INSURANCE AGENT: O, we should make ourselves whole from our
luckier ventures with other clients. Virtually, they pay your
loss.
HOUSE OWNER: And virtually, then, don't I help to pay their
losses? Are not their houses as likely as mine to burn before
they have paid you as much as you must pay them? The case
stands this way: you expect to take more money from your
clients than you pay to them, do you not?
INSURANCE AGENT: Certainly; if we did not --
HOUSE OWNER: I would not trust you with my money. Very well
then. If it is certain, with reference to the whole body of
your clients, that they lose money on you it is probable,
with reference to any one of them, that he will. It is
these individual probabilities that make the aggregate
certainty.
INSURANCE AGENT: I will not deny it -- but look at the figures in
this pamph --
HOUSE OWNER: Heaven forbid!
INSURANCE AGENT: You spoke of saving the premiums which you would
otherwise pay to me. Will you not be more likely to squander
them? We offer you an incentive to thrift.
HOUSE OWNER: The willingness of A to take care of B's money is
not peculiar to insurance, but as a charitable institution you
command esteem. Deign to accept its expression from a
Deserving Object.

/Bierce - The Devil's Dictionary
//Get it here (new window)
 
2007-12-28 06:11:48 PM
Rational Exuberance: He's not wrong. If we had price transparency in the medical industry prices would drop dramatically. Even a small change - like insurance payouts being payed to the claimant and not the provider (think about it - does your mechanic get money from the insurance company directly too?) would force some price transparency and competition.

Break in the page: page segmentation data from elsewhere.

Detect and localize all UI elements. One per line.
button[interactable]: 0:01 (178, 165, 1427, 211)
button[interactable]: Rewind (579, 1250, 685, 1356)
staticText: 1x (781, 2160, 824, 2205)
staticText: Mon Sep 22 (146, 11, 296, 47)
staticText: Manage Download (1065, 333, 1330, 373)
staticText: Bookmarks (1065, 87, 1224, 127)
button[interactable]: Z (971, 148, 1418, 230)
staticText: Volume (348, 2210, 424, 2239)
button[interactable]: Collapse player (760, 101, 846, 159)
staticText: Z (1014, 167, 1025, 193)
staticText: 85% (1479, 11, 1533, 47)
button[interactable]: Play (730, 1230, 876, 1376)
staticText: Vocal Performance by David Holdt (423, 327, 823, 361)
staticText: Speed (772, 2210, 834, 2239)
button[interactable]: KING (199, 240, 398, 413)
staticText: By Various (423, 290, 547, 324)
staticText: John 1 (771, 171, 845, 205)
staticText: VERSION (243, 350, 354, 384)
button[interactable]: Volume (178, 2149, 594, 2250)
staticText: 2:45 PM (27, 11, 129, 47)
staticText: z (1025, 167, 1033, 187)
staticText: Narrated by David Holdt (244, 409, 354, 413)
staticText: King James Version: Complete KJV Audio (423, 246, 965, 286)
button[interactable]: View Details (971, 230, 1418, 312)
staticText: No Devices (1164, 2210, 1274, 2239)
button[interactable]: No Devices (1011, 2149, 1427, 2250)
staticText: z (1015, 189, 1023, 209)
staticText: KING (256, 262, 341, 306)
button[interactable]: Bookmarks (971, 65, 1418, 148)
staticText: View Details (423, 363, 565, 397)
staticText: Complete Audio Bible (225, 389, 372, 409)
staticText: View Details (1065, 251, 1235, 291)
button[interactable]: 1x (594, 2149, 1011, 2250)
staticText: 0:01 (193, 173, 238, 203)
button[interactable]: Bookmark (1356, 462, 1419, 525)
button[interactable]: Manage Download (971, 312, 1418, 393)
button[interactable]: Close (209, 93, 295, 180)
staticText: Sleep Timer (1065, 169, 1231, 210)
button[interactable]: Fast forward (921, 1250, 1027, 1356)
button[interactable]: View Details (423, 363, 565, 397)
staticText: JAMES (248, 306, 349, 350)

Capitalism can save health care - we have a much too micromanaged health care system at present.


*applause*
 
2007-12-28 06:13:14 PM
At a buck fidy a can, if she makes it another 15 years, she'll be a cheap date, right?
 
2007-12-28 06:13:20 PM
Catracks: This is not a supplement. Without it she wouldn't survive.

I'd just like to point out that without food, no baby would survive...
 
2007-12-28 06:13:50 PM
toobsok: Grackel: Some morons know enough to make an educated decision prior to having said daughter.

Care to elaborate? Are you saying that they should not have a child based on the mere chance she might have this disease?
If you were in that child's shoes, and someone said, "sorry buddy, but it's not efficient to keep you alive, so were going to kill you now.", what would you say?

My entire point is people are so quick to make a judgement on a human life that they will never have contact with. Get out of your basement and get some experience before making tough guy comments.


"make an educated decision prior to having said daughter..."

This would be my elaboration. Regardless of what I say, ITG or not, a damn fair portion of my money goes to someone elses kids, or parents, or even them. Be it through my insurance premiums (I have never had a wreck), my taxes paid to schools (I don't have kids), state taxes paid into a Welfare/WIC/Medicaid medley (I live by myself, not in a basement), and Medicare. It is far less about ITG than just a general lack of caring for those that can't take care of themselves.
 
2007-12-28 06:14:40 PM
Not to be off subject but I just read posting rules and well they are full of fail.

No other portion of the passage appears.